With this dilemma in mind, RWI policies typically give insurers the right to consent to settlements of third-party claims (typically above a dollar threshold). The consent right provides insurers with an opportunity to vet the reasonableness of a settlement, with most policies stating that consent is not to be unreasonably withheld
While the settlement decision rests with insured, the consent right and related right to associate in the defense of the action permits the insurer to request relevant information, partner with the insured and, ultimately, withhold consent only if it deems an insured to be acting unreasonably.
With the foregoing in mind, it is vital for insureds to keep insurers apprised of significant developments throughout the life of a third-party claim and to promptly advise insurers when settlement discussions are underway.
SUBROGATION
Like the consent right discussed previously, insurers also maintain contractual subrogation rights with respect to payments made under RWI policies. In the RWI context, subrogation rights are subject to an important caveat: Insurers waive all subrogation against sellers except in the case of fraud.

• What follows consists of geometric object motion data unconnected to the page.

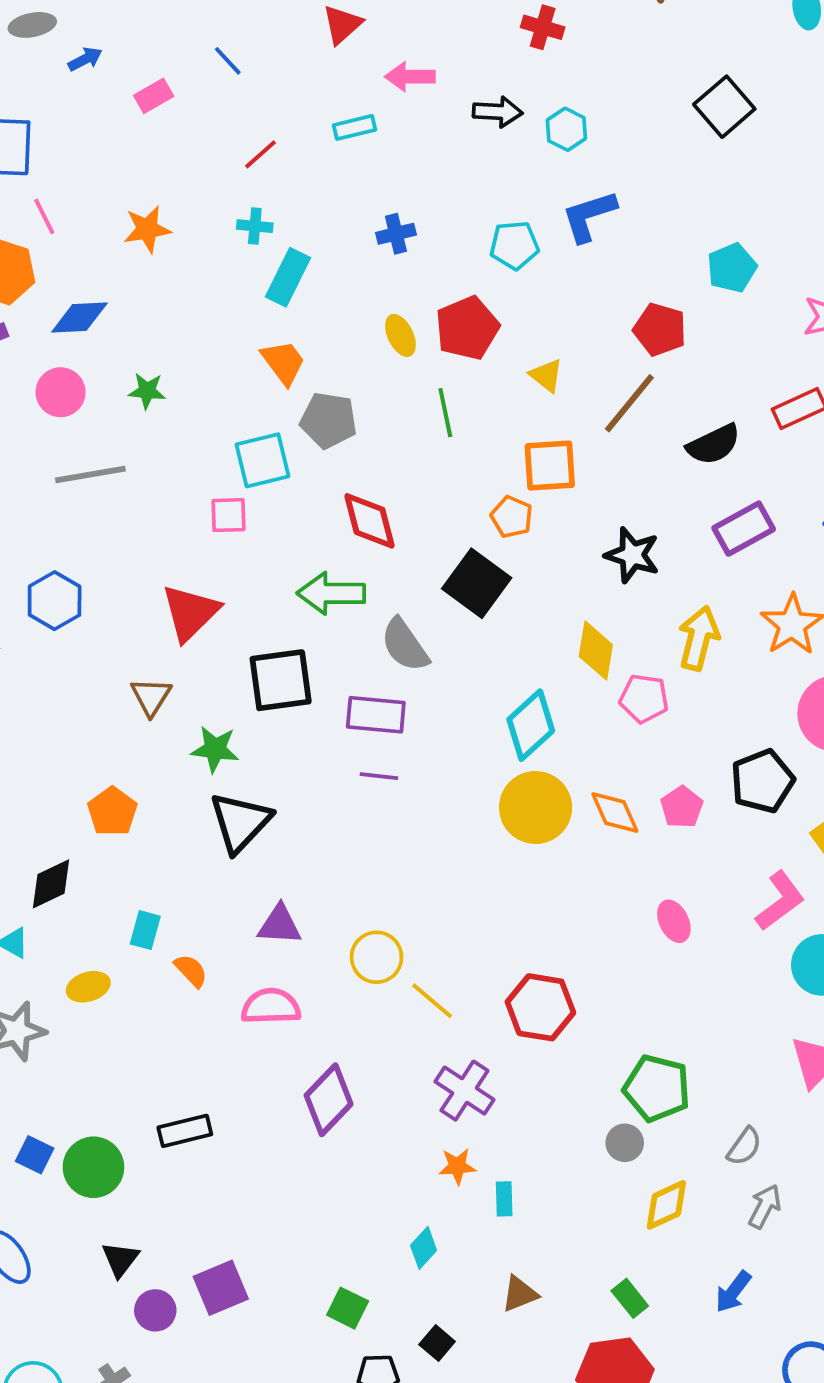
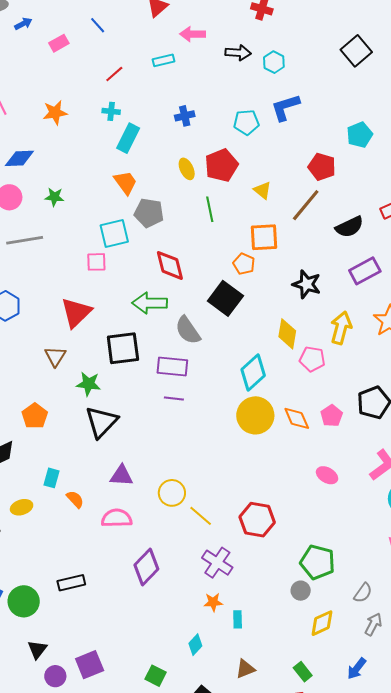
pink ellipse: (674, 921) -> (327, 475), turned -35

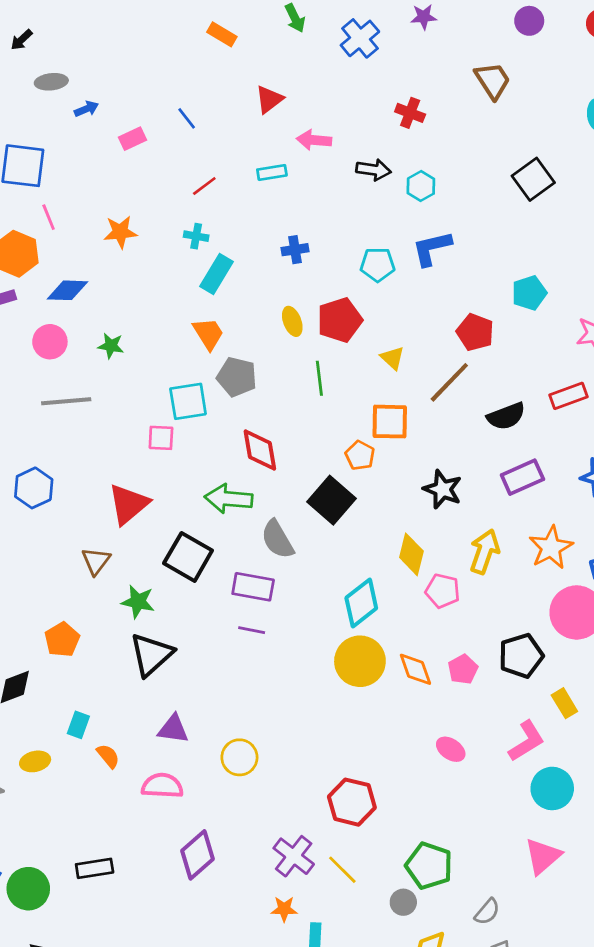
black square: (123, 348) -> (188, 557), turned 33
yellow line: (201, 516) -> (342, 870), moved

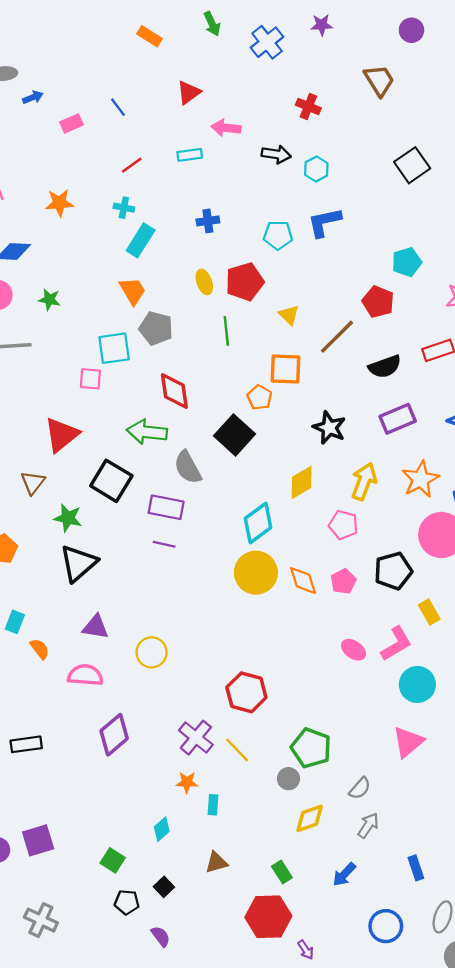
red pentagon: (475, 332) -> (378, 302), moved
yellow diamond: (411, 554) -> (302, 482), turned 44
pink pentagon: (443, 591) -> (343, 525), moved
pink ellipse: (451, 749) -> (354, 650), moved

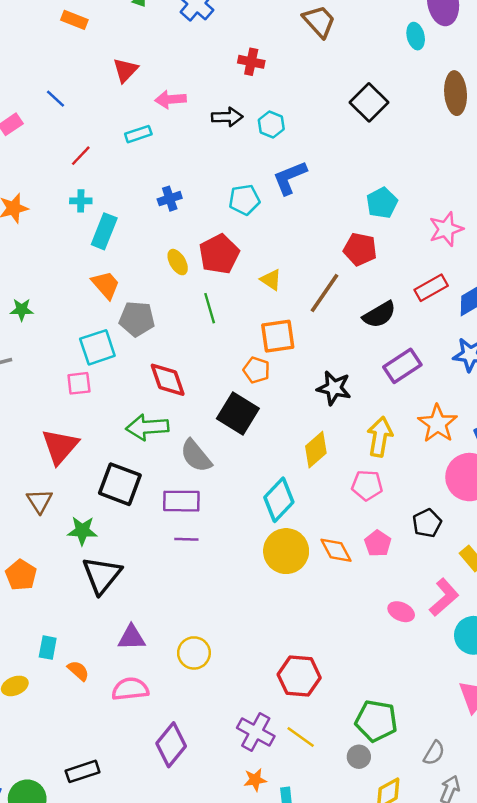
black pentagon: (393, 571) -> (427, 523), size x0.7

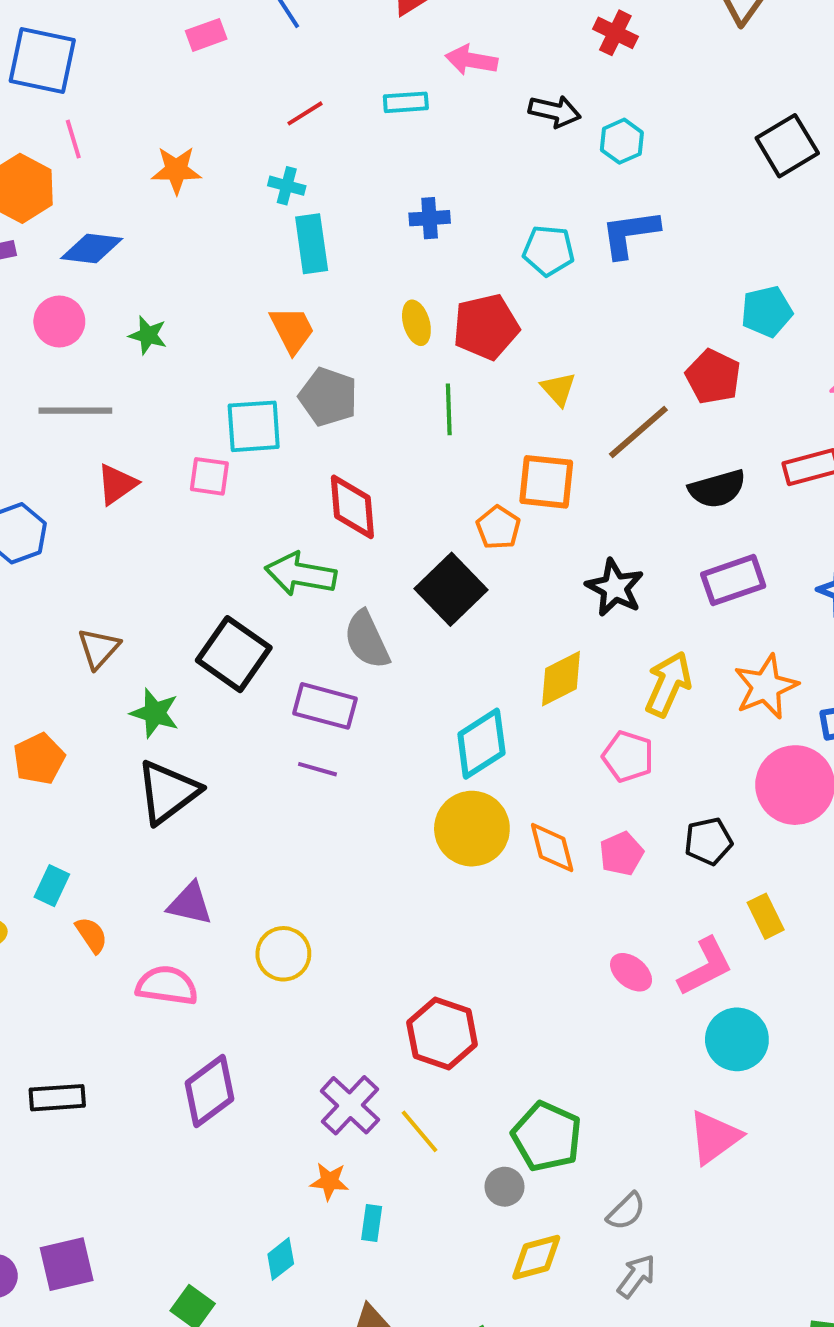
cyan rectangle: (104, 231) -> (312, 244), turned -44
red triangle: (60, 446) -> (117, 484), moved, size x0.7

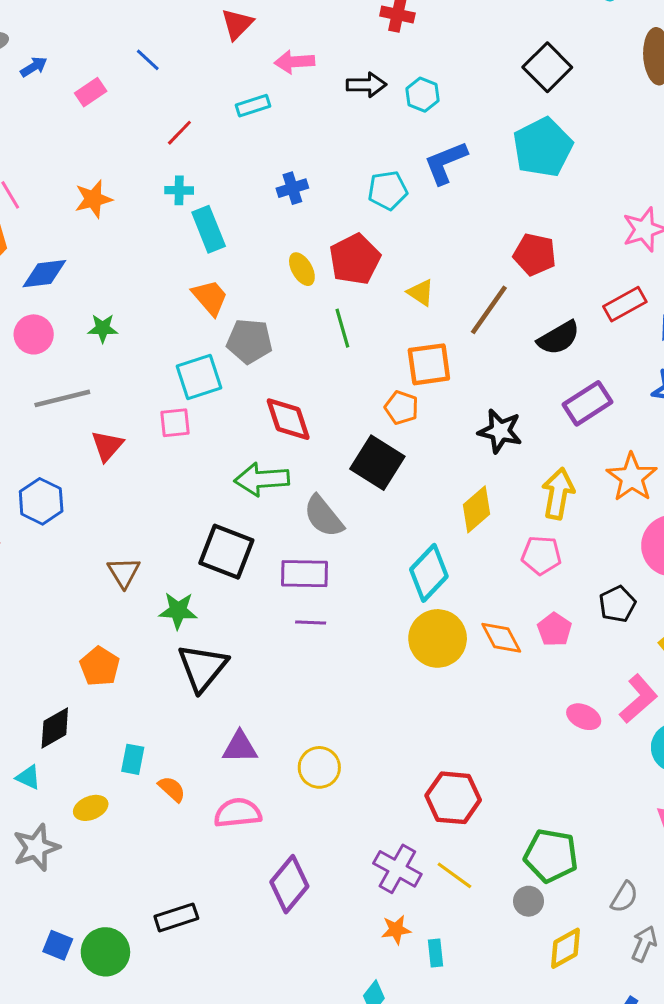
cyan pentagon: (767, 312) -> (543, 147), moved, size x1.5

Because insureds often pursue recovery for breaches from both sellers and RWI policies, it is important for insureds to protect insurers’ subrogation rights in the event of settlements with sellers. The safest way to do so is to expressly carve out fraud from any settlements between buyers and sellers. When such a carve-out is not possible, insureds should communicate with insurers to find commercial options to enable insureds to settle claims with sellers without prejudicing insurers’ rights.

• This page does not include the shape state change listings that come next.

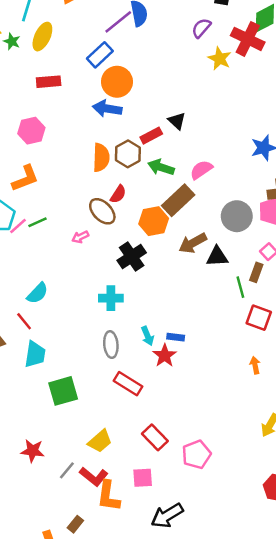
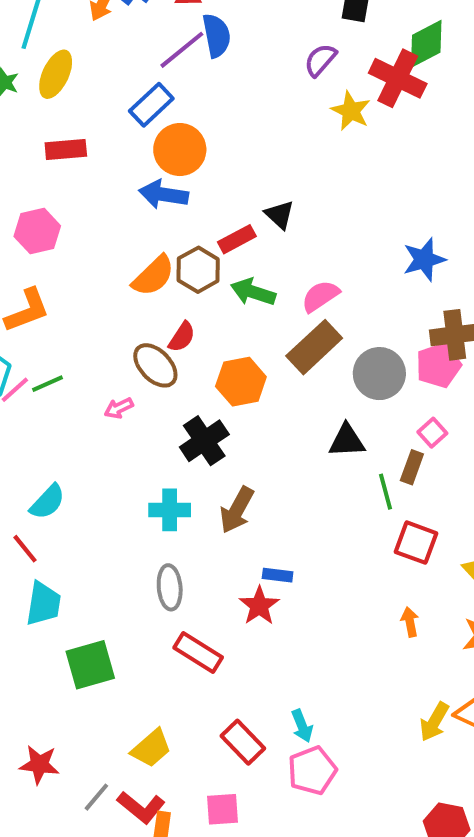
orange semicircle: (101, 158) -> (153, 276), turned 44
brown rectangle: (178, 200) -> (314, 347), moved
brown arrow: (193, 243) -> (237, 510), moved, turned -32
cyan arrow: (148, 336) -> (302, 726), moved

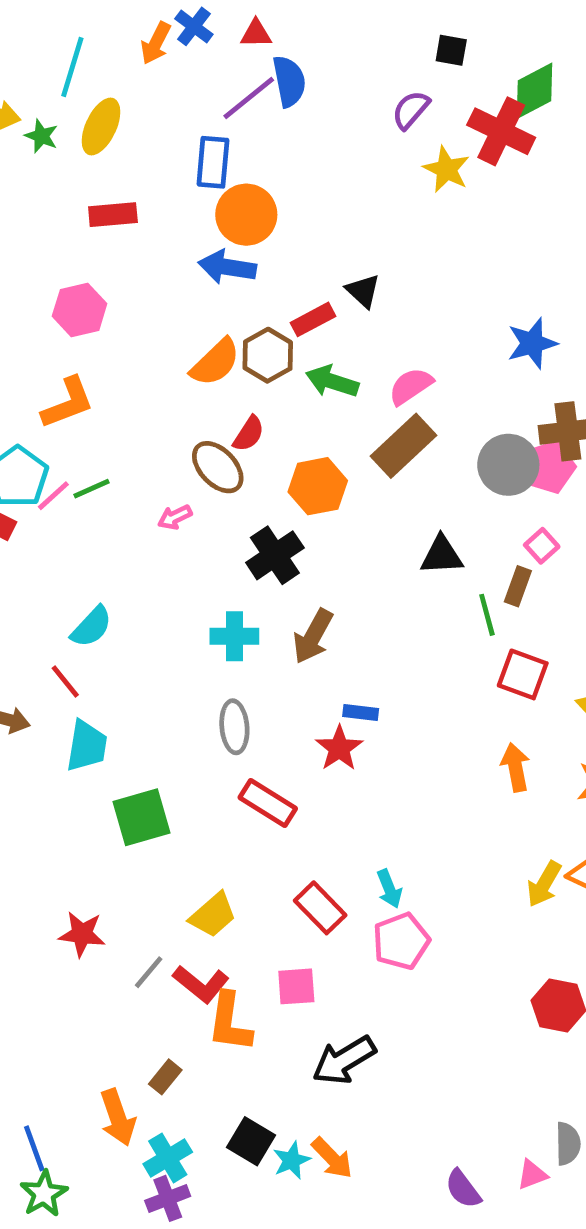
blue rectangle: (151, 105) -> (213, 162), turned -42
gray circle: (379, 374) -> (508, 465), moved
orange arrow: (410, 622) -> (515, 767), size x1.4

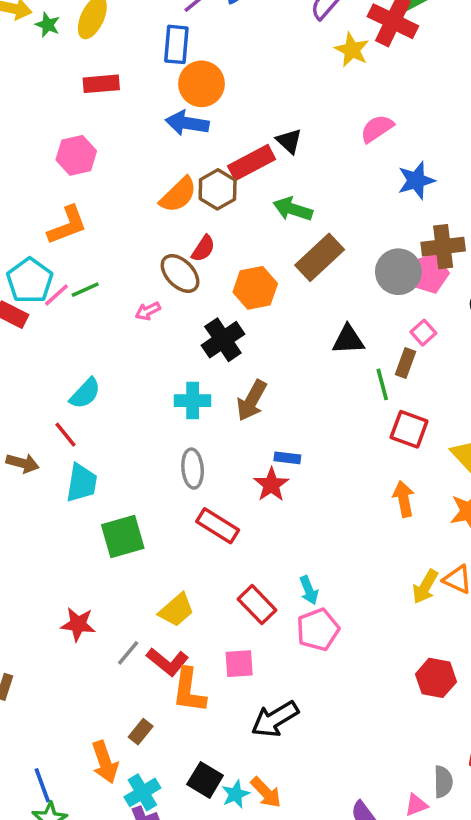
red rectangle: (313, 319) -> (252, 163), size x1.4
green arrow: (332, 381) -> (293, 209), moved
pink semicircle: (411, 386) -> (377, 129), moved

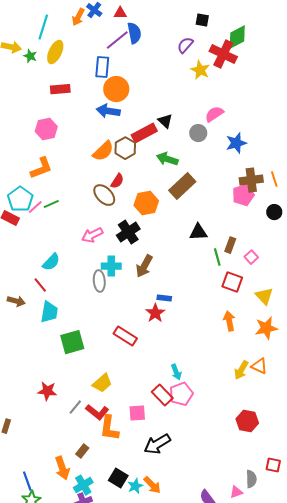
gray circle: (398, 272) -> (198, 133), moved, size x0.7
pink arrow: (148, 311) -> (92, 235), moved, size x1.5
pink square: (423, 333) -> (251, 257), moved
gray ellipse: (193, 469) -> (99, 281), moved
red rectangle: (257, 605) -> (162, 395), moved

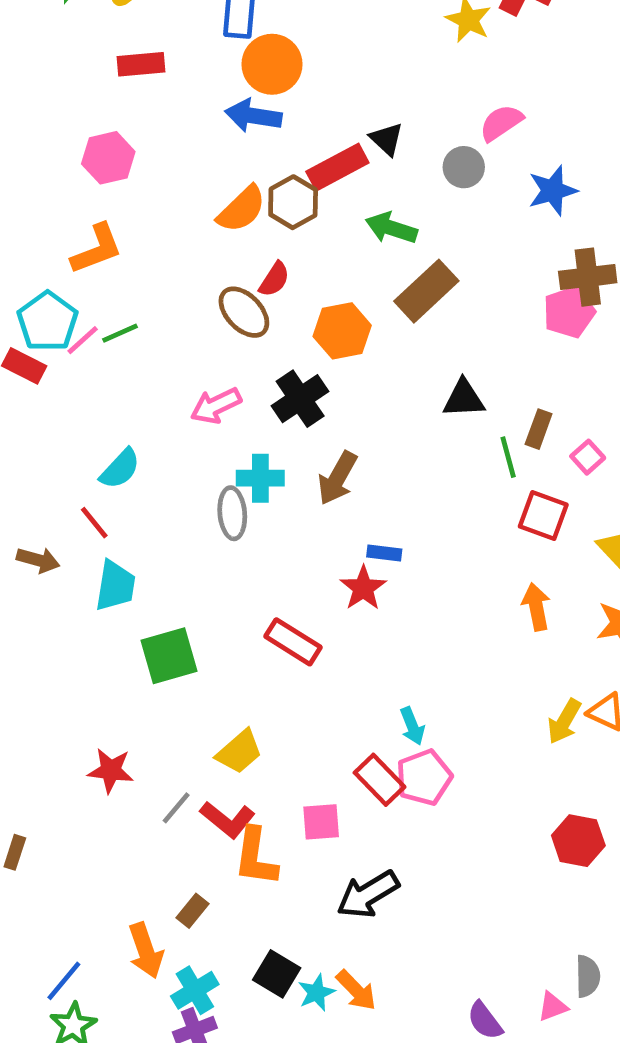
blue line: (27, 481) -> (64, 981), turned 60

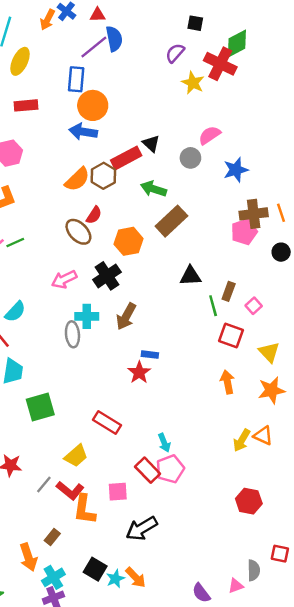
red rectangle: (293, 642) -> (107, 422), moved

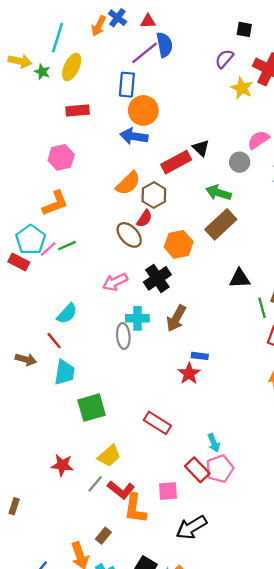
brown hexagon: (103, 176) -> (154, 195), moved
green arrow: (154, 189) -> (218, 193), moved
yellow trapezoid: (76, 456) -> (109, 456), moved

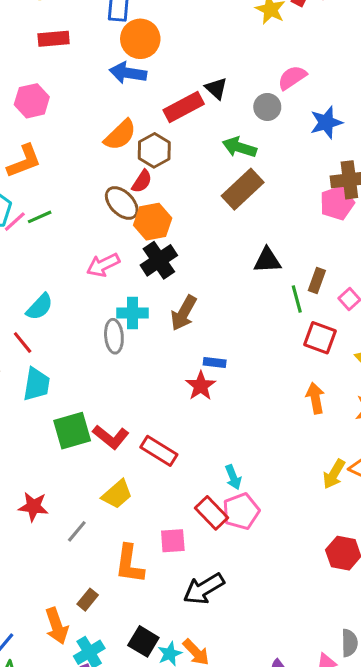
orange hexagon: (179, 244) -> (153, 222), moved
yellow trapezoid: (109, 456) -> (117, 494), moved
red L-shape: (121, 490) -> (111, 437), moved

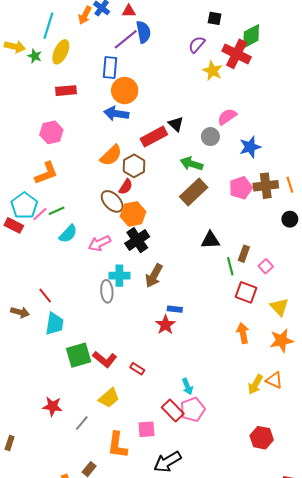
pink pentagon: (337, 203) -> (241, 188), moved
cyan semicircle: (40, 307) -> (68, 234), moved
red rectangle: (159, 451) -> (137, 369), size x0.6

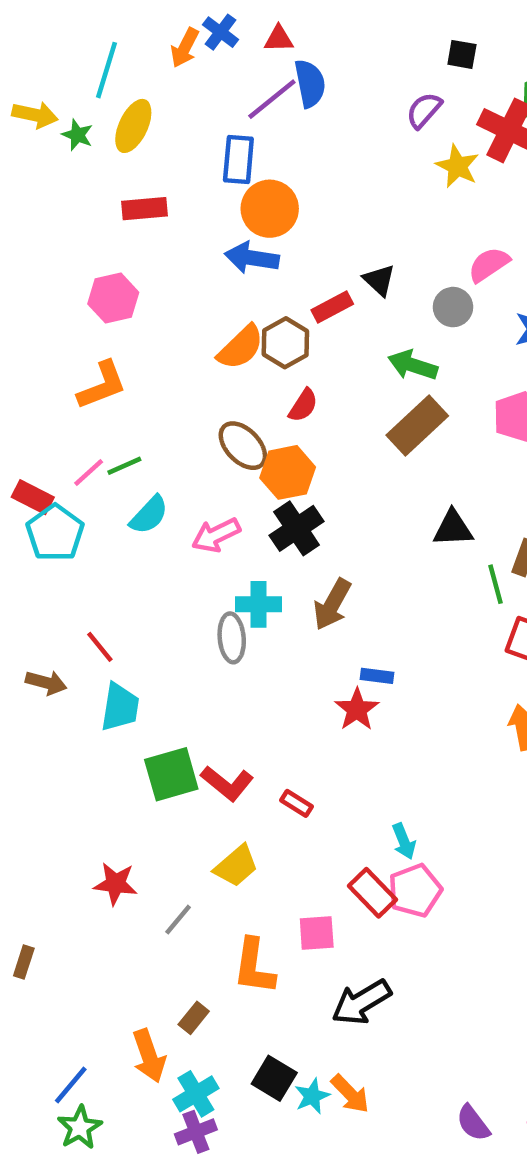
red rectangle: (154, 137) -> (332, 307), size x0.7
brown hexagon: (134, 166) -> (285, 343), moved
red semicircle: (126, 187) -> (303, 405), moved
cyan pentagon: (24, 206) -> (55, 533), moved

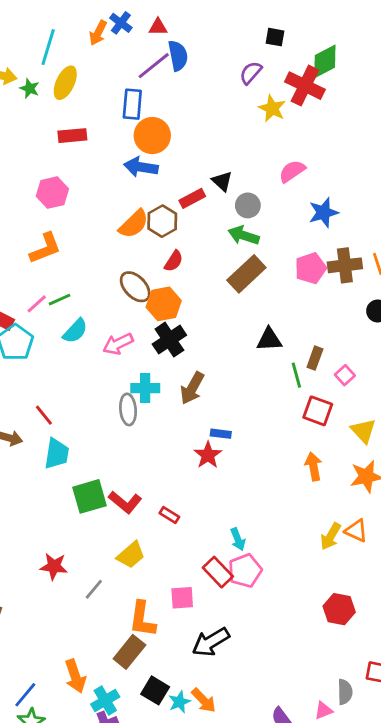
gray circle: (453, 307) -> (248, 205), moved
brown rectangle: (194, 1018) -> (129, 652), moved, size x1.6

Relatedly, insurers often seek to retain their subrogation rights upon settling RWI claims and routinely write such reservations into settlement agreements between insurers and insureds. In such instances, it is important to reserve both parties’ rights under the policies’ subrogation provisions.
For example, policies usually require insurers to pay expenses incurred by insureds with respect to amounts incurred assisting the insurers’ subrogation actions. Some policies also provide for reinstatement of limits to the extent that the insurer realizes a recovery. In the settlement context, if an insurer wishes to retain its subrogation rights, the insured’s associated rights should also be preserved.
CONCLUSION
Some RWI claims are straightforward, but others take time and expertise to manage efficiently. The industry is fortunate to have professionals with deep experience to help the process run smoothly. Carriers have dedicated representatives who understand the commercial nature of the product.
Law firms representing both insureds and insurers have practitioners with years of experience representing their clients and work collaboratively with one another to resolve claims efficiently and fairly. Financial advisors and other subject matter experts play a crucial role in working through complicated accounting and other specialized issues. And, finally, brokers with dedicated claims specialists work with all these individuals to ensure that claims are managed commercially and that meritorious claims are paid promptly.